As a senior at Augusta University, Blocker said this pandemic has not only changed her life, but also made her examine the impact COVID-19 has on everyone’s mental health.
“I am going to graduate in the fall and the thought of me not being able to walk during graduation has taken a toll on my mental health,” she said. “I have worked six years for this degree and the thought of not being able to walk across the stage among my family, professors and peers puts me in a bit of a depressive state.”
But Blocker said the professors at Augusta University have been incredibly supportive in dealing with the change to online courses and she appreciates Culatta’s new approach to this sociology class.
“Sociologists play the role of finding the cause of the pandemic,” Blocker said. “They also help develop a plan of treatment and prevention not just for right now, but in the future.”
Culatta believes her class has helped students deal with the reality of the pandemic by openly discussing its impact on society.
“Part of me just wanted to continue to cover the material, business as usual, as a distraction to everything that’s happening,” Culatta said. “But I just couldn’t stay focused on what I otherwise find quite interesting, which is material on complementary and alternative health.
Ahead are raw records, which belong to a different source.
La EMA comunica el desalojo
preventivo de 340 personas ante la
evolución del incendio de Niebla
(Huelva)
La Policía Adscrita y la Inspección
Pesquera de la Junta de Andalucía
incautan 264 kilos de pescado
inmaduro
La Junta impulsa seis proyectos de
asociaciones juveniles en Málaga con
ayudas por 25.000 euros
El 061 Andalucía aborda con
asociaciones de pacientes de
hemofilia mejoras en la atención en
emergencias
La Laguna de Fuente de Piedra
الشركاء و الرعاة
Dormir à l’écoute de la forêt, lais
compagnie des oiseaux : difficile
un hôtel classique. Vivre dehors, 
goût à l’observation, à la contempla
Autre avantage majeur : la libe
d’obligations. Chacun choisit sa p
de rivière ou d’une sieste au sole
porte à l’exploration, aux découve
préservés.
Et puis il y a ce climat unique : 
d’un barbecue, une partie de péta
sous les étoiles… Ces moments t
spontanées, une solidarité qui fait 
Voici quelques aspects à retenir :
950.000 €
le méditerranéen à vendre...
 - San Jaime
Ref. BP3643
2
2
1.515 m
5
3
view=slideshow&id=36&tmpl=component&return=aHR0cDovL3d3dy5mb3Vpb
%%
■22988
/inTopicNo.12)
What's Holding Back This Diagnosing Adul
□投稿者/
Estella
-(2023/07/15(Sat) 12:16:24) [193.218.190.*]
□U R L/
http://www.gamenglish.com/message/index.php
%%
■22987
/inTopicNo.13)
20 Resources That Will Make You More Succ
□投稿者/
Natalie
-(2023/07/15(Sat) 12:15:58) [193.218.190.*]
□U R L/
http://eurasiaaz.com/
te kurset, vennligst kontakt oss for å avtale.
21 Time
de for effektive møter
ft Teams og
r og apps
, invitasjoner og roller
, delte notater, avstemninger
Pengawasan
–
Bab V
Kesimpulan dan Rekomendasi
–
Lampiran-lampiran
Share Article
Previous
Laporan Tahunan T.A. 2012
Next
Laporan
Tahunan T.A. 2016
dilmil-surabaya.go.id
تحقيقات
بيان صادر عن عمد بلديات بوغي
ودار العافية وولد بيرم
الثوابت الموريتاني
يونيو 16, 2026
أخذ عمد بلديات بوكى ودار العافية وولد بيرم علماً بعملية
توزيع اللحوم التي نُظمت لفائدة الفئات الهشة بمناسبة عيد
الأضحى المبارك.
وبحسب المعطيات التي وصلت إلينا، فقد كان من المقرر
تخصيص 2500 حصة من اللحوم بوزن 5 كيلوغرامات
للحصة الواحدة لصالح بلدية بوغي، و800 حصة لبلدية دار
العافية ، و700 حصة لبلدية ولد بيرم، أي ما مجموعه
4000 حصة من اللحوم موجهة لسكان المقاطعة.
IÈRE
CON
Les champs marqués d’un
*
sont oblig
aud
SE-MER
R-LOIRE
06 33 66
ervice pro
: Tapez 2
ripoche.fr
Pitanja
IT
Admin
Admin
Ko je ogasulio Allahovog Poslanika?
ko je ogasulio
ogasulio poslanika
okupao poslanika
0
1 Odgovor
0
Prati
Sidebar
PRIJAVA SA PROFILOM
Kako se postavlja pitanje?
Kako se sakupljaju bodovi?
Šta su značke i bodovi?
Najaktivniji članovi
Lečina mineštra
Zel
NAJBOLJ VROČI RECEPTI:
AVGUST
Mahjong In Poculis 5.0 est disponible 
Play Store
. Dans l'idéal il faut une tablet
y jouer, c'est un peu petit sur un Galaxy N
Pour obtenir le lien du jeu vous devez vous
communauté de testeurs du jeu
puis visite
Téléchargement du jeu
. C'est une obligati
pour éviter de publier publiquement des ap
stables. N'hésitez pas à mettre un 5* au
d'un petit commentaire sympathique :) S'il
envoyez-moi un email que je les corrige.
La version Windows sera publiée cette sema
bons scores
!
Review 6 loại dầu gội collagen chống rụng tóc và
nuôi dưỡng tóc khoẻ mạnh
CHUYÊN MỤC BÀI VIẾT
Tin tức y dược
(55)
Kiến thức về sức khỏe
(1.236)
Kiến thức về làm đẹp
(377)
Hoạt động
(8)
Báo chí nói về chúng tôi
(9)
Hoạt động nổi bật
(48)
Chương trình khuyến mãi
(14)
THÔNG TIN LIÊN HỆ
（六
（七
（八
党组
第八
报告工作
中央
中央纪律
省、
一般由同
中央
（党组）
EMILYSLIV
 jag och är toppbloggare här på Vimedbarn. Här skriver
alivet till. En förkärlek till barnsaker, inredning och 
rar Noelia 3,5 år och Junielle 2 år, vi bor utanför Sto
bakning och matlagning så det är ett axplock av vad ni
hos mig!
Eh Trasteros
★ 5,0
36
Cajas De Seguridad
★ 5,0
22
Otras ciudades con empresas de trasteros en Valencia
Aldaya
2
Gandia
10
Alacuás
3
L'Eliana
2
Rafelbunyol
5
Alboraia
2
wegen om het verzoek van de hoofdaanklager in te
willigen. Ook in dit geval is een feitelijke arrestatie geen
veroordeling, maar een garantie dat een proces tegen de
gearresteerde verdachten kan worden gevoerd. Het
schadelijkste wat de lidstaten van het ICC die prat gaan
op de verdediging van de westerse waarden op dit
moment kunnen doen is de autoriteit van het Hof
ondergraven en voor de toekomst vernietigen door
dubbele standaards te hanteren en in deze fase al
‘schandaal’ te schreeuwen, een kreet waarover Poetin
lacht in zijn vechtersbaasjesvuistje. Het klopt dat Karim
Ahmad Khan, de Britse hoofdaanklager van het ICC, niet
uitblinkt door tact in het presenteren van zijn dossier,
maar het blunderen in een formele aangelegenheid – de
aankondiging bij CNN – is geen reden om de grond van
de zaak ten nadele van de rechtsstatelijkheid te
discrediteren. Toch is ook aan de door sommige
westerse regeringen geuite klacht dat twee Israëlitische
I kept taking breaks from preparing those lessons to read more about the current situation.”
If she was distracted, Culatta knew her students would also find it difficult to focus on the typical material.
“So, we decided to analyze the pandemic and our social and behavioral responses to it,” Culatta said, adding that she also wanted to keep her students motivated to continue to learn even during the pandemic. “I wanted it to be clear to my students that, ‘We’re not just over. We’re not just walking away.’ But, at the same time, I wanted to be as kind as possible in the midst of what everybody’s facing because it’s a challenge for everybody.”